> Problem statement: For every line in the data below that contains "tratamiento", copy the line.

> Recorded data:
<<<<

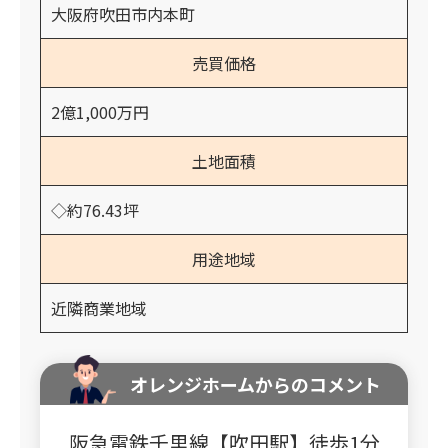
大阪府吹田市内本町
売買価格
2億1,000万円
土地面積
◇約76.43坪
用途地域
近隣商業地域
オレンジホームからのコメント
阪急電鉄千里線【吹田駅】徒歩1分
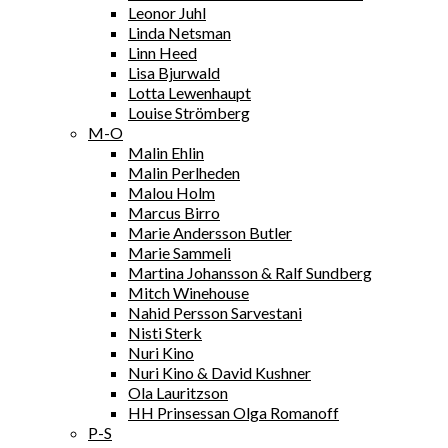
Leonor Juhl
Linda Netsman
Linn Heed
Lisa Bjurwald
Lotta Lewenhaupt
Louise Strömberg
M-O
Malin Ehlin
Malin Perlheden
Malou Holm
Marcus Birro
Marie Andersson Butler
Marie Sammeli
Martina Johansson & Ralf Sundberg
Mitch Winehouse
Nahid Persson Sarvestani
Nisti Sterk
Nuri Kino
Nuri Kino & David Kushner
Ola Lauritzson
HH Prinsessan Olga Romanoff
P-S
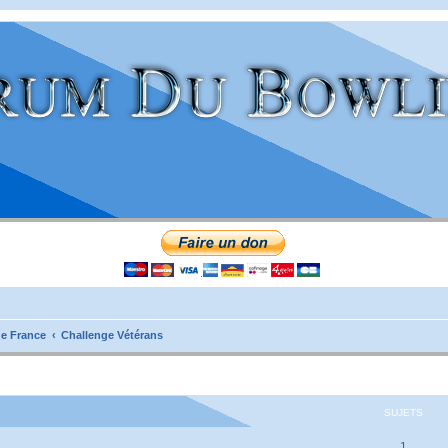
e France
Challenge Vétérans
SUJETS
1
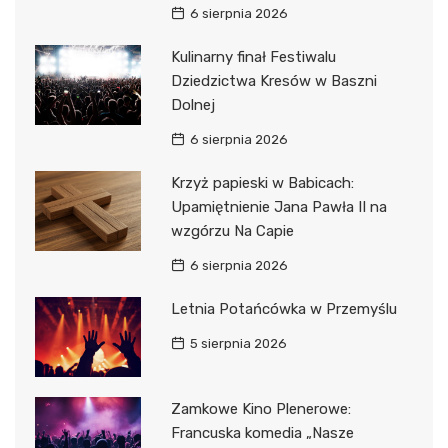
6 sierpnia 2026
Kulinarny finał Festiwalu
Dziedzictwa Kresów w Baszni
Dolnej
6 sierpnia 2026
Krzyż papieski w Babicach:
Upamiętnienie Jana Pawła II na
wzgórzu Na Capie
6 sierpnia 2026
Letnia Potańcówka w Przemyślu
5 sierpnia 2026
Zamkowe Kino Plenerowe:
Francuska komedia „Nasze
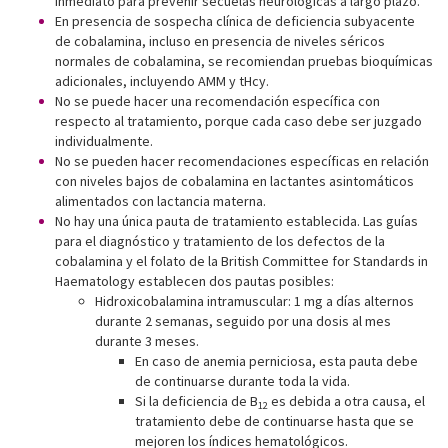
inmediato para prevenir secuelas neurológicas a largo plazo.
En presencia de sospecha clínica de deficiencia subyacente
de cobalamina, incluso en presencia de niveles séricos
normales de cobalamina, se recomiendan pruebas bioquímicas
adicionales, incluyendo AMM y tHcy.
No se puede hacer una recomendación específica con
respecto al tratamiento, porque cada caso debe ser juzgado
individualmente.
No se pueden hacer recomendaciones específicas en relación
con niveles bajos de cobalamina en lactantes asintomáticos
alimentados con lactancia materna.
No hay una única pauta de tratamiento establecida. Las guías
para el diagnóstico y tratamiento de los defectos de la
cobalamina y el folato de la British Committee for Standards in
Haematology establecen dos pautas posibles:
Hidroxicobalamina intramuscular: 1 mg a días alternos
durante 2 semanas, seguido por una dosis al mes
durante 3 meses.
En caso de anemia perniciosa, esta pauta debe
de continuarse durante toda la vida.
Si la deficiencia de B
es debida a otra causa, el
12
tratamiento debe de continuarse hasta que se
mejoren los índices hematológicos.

>>>>
<<<<

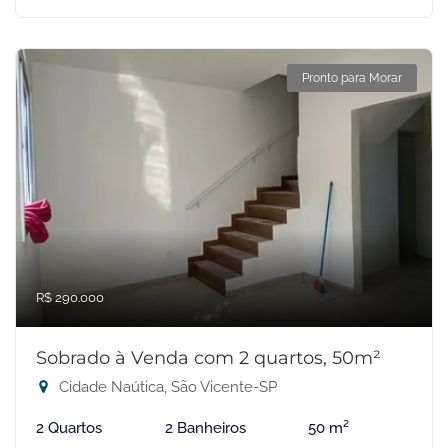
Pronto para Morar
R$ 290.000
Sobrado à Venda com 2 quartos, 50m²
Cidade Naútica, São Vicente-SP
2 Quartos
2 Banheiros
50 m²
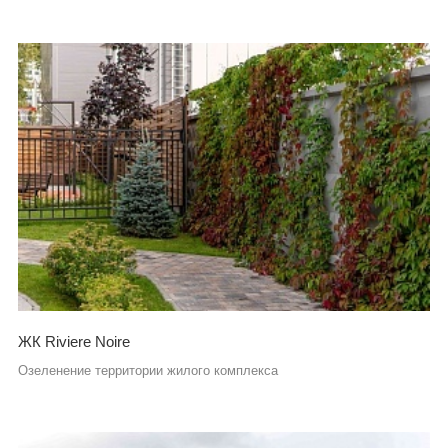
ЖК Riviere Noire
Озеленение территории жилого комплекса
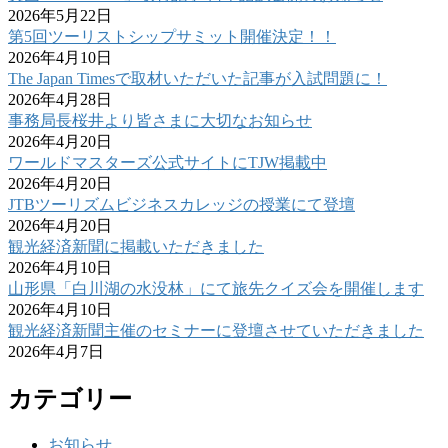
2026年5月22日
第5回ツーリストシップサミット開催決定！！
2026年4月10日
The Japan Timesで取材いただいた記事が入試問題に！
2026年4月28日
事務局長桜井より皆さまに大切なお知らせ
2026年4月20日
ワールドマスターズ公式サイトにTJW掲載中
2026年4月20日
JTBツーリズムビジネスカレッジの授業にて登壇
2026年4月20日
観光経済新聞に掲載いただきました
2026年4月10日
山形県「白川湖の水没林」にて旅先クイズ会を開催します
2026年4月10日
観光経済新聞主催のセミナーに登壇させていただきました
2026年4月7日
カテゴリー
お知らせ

>>>>

> Exercise response:
respecto al tratamiento, porque cada caso debe ser juzgado
No hay una única pauta de tratamiento establecida. Las guías
para el diagnóstico y tratamiento de los defectos de la
tratamiento debe de continuarse hasta que se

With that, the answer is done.